Was it Evil she had sensed yesterday at The Old Manor House? That deep depression of despair, that dark desperate grief. Anthea Bradbury-Scott, her eyes gazing fearfully back over one shoulder, as though fearing some presence that stood there—always stood there—behind her.
They knew something, those Three Sisters, but what was it that they knew?
Elizabeth Temple, she thought again. She pictured Elizabeth Temple with the rest of the coach party, striding across the downs at this moment, climbing up a steep path and gazing over the cliffs out to sea.
Tomorrow, when she rejoined the tour, she would get Elizabeth Temple to tell her more.
III
Miss Marple retraced her steps to The Old Manor House, walking rather slowly because she was by now tired.

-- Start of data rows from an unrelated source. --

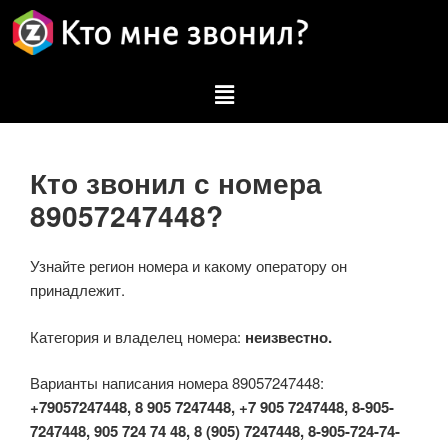
Кто звонил с номера
89057247448?
Узнайте регион номера и какому оператору он
принадлежит.
Категория и владелец номера:
неизвестно.
Варианты написания номера 89057247448:
+79057247448, 8 905 7247448, +7 905 7247448, 8-905-
7247448, 905 724 74 48, 8 (905) 7247448, 8-905-724-74-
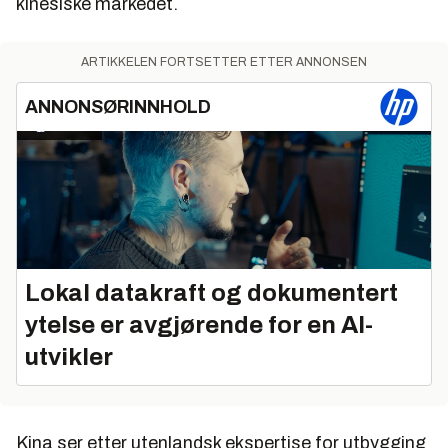
kinesiske markedet.
ARTIKKELEN FORTSETTER ETTER ANNONSEN
ANNONSØRINNHOLD
Lokal datakraft og dokumentert
ytelse er avgjørende for en AI-
utvikler
Kina ser etter utenlandsk ekspertise for utbygging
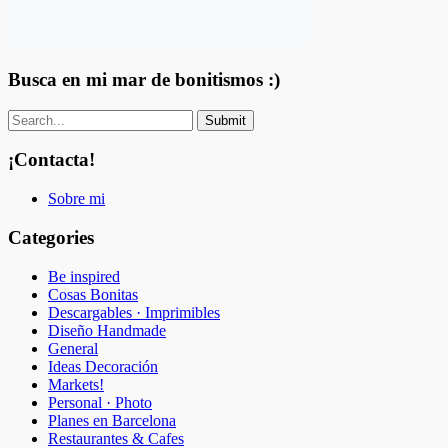
Busca en mi mar de bonitismos :)
¡Contacta!
Sobre mi
Categories
Be inspired
Cosas Bonitas
Descargables · Imprimibles
Diseño Handmade
General
Ideas Decoración
Markets!
Personal · Photo
Planes en Barcelona
Restaurantes & Cafes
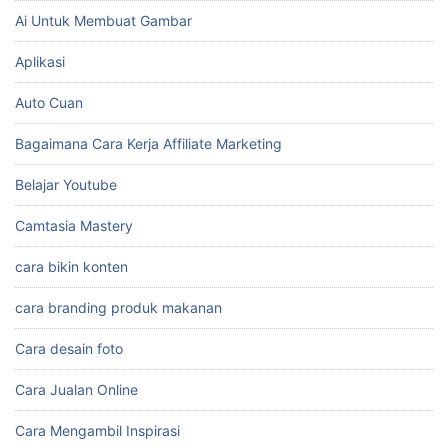
Ai Untuk Membuat Gambar
Aplikasi
Auto Cuan
Bagaimana Cara Kerja Affiliate Marketing
Belajar Youtube
Camtasia Mastery
cara bikin konten
cara branding produk makanan
Cara desain foto
Cara Jualan Online
Cara Mengambil Inspirasi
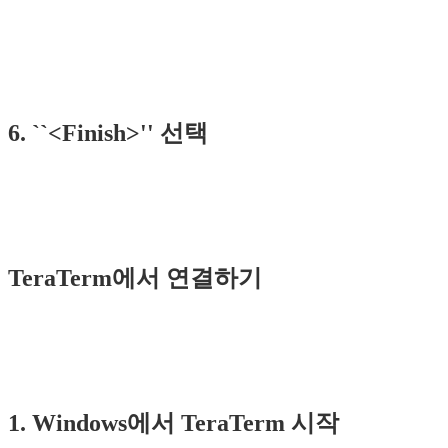
6. ``<Finish>'' 선택
TeraTerm에서 연결하기
1. Windows에서 TeraTerm 시작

She could not really feel that her morning had been productive in any way. So far The Old Manor House had given her no distinctive ideas of any kind, a tale of a past tragedy told by Janet, but there were always past tragedies treasured in the memories of domestic workers and which were remembered quite as clearly as all the happy events such as spectacular weddings, big entertainments and successful operations or accidents from which people had recovered in a miraculous manner.
As she drew near the gate she saw two female figures standing there. One of them detached itself and came to meet her. It was Mrs. Glynne.